Saturday, August 11, 2012

The In-Between


We all know change is inevitable and yet we often resist.  There have been changes aplenty for me in the last year and I am finding that, counterintuitively, one of the things that helps is a willingness to be in the in-between place.  A friend recently shared a sort of mantra, I think from Joan Boryensko, “No longer and not yet.”  That’s a good one—how do we let go of something when we don’t know for sure what is coming next?
It seems like at least part of the difficulty has to do with identity.  Ego (ahankara or asmita) likes to say, “I am . . . ” or “I do . . . ”  The more ego turns something into an identity, the harder it is to let things change.  Lately, I’ve been thinking about this in relationship to how I eat.  A few months ago, I decided to do an elimination diet to see if I have any food sensitivities.  Pretty soon, I was getting used to eating very differently than I had been and even though I didn’t find anything dramatic, I was feeling pretty good and it just seemed to make sense to keep going.  It seems to me that if I had held on to my old identities as someone who eats dairy or sugar or whatever, I may have reverted back as soon as the official elimination protocol was done.  Then the diet change becomes an aberration, just a thing I did.
The other side would be to create a whole new identity as someone who is “gluten-free” or “vegan” or whatever, which doesn’t really feel right.  I don’t know how long I will eat this way.  I didn’t set out to become something different.  I mostly just think, “This is how I’m eating right now” and that seems true.

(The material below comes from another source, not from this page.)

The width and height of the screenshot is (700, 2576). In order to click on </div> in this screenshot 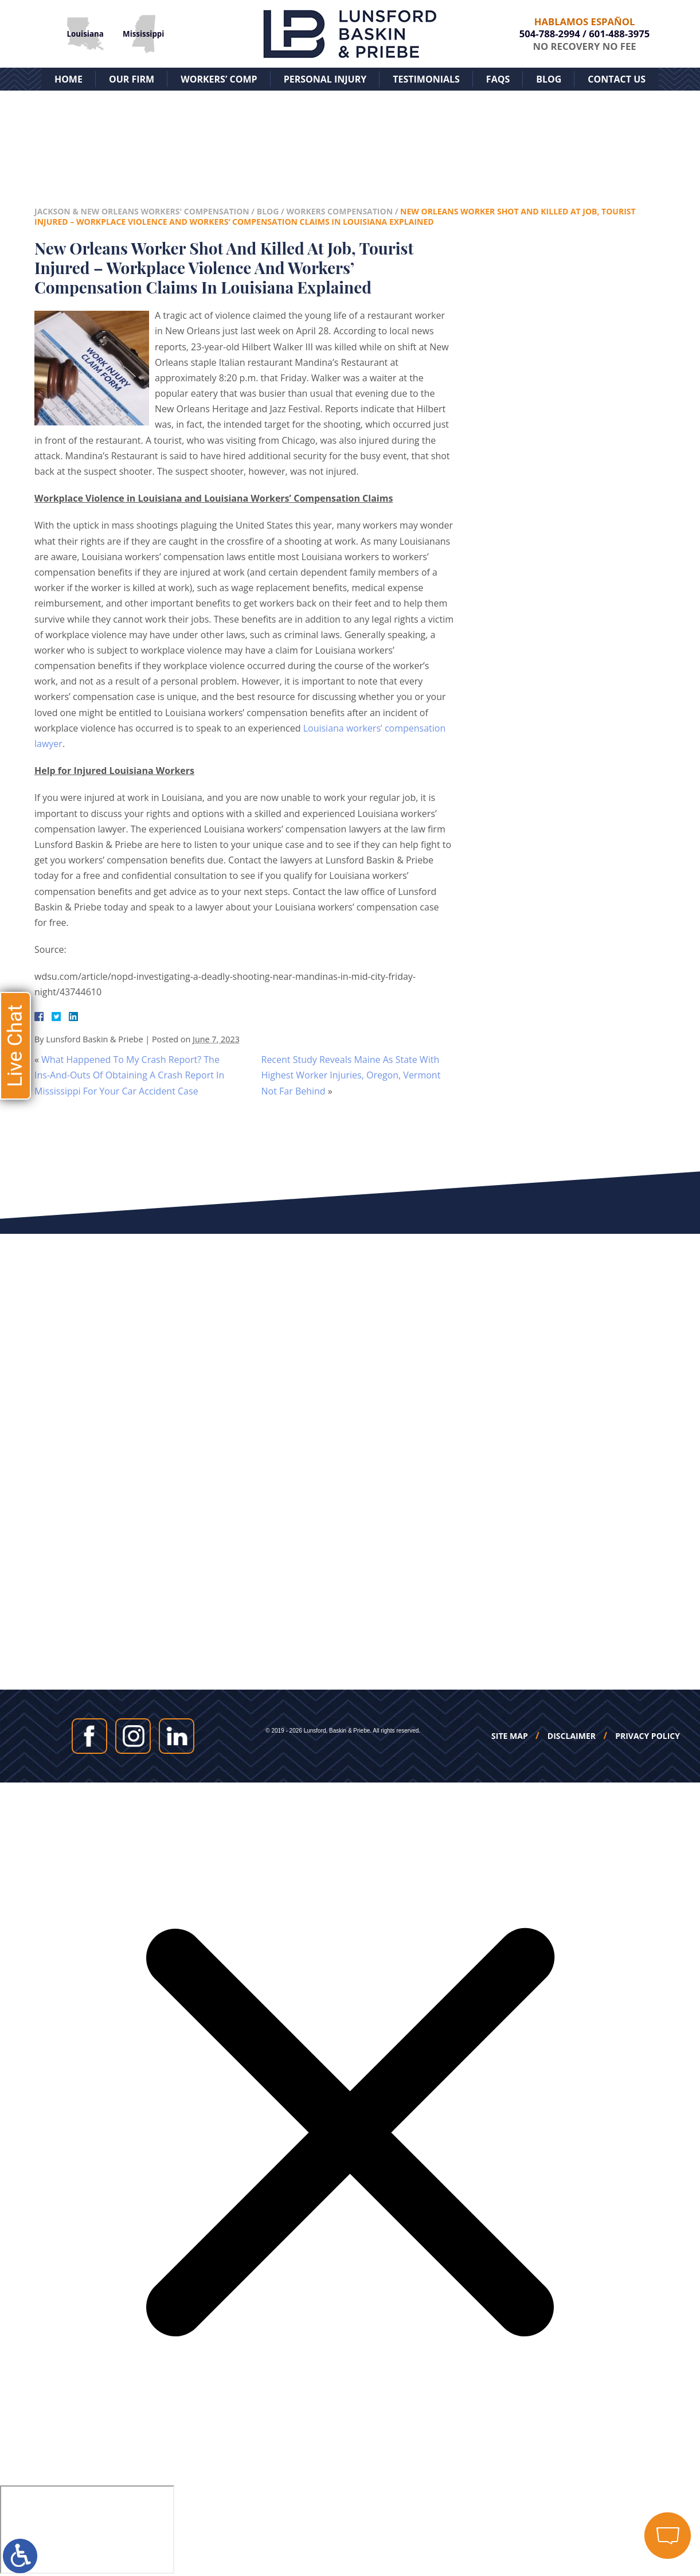, I will do `click(87, 2529)`. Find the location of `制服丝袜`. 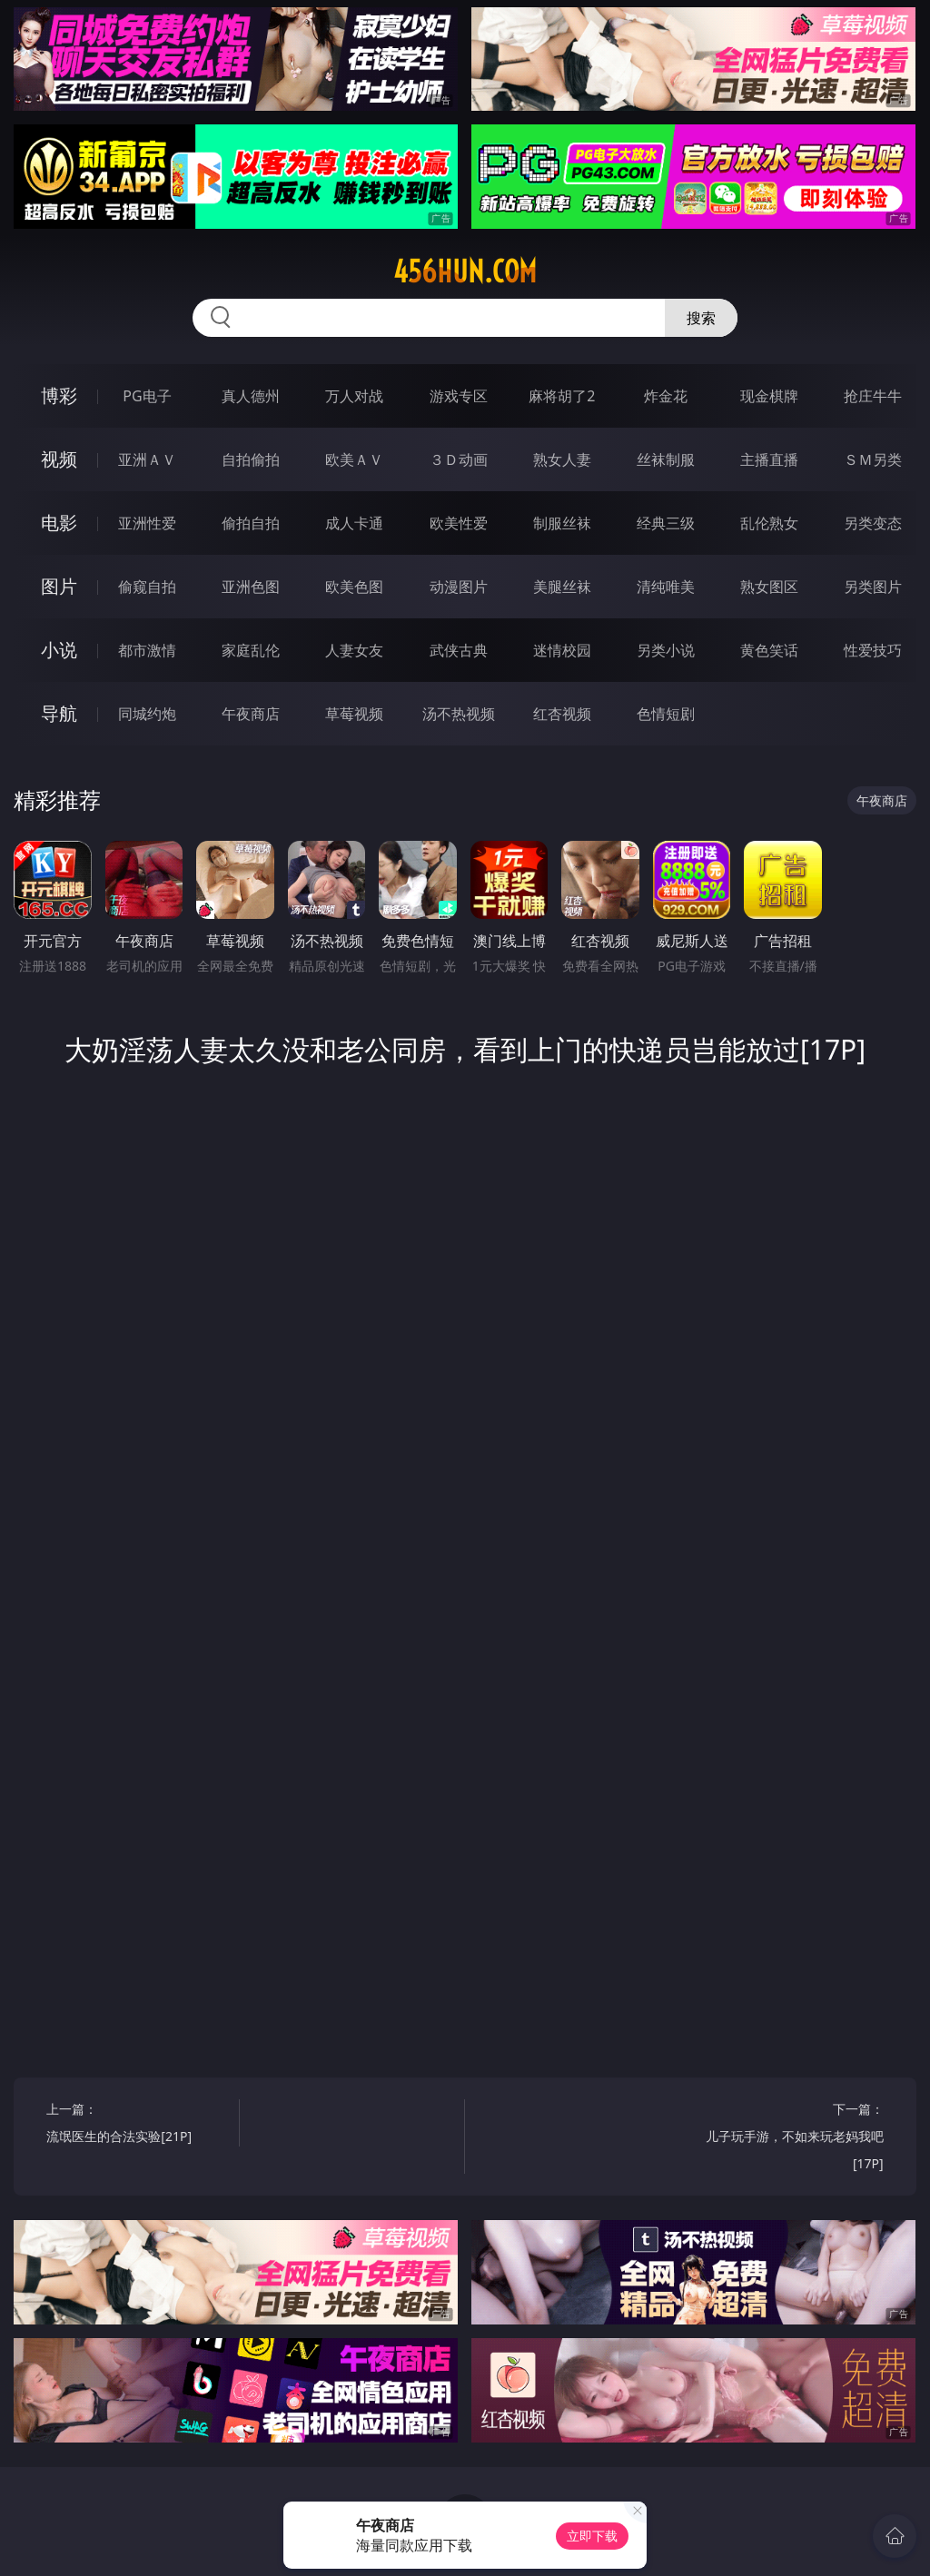

制服丝袜 is located at coordinates (562, 523).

I went to a workshop with Sonia Nelson recently that was about change and she was talking about Sutra 2.15 and saying that one of the ways change causes suffering is when it is happening too quickly or too slowly.  And I wrote it down, even though it seemed not that earth-shaking to me.  But maybe this is getting at the same thing.  If I am holding on to an old identity, then the change feels too fast for me.  If I am grasping after or trying create a new identity, then the change feels too slow.  If I can allow myself to be in the in-between, then the change can go at the speed it wants to go and I have time to adapt and to actually see what is happening instead of trying to control it.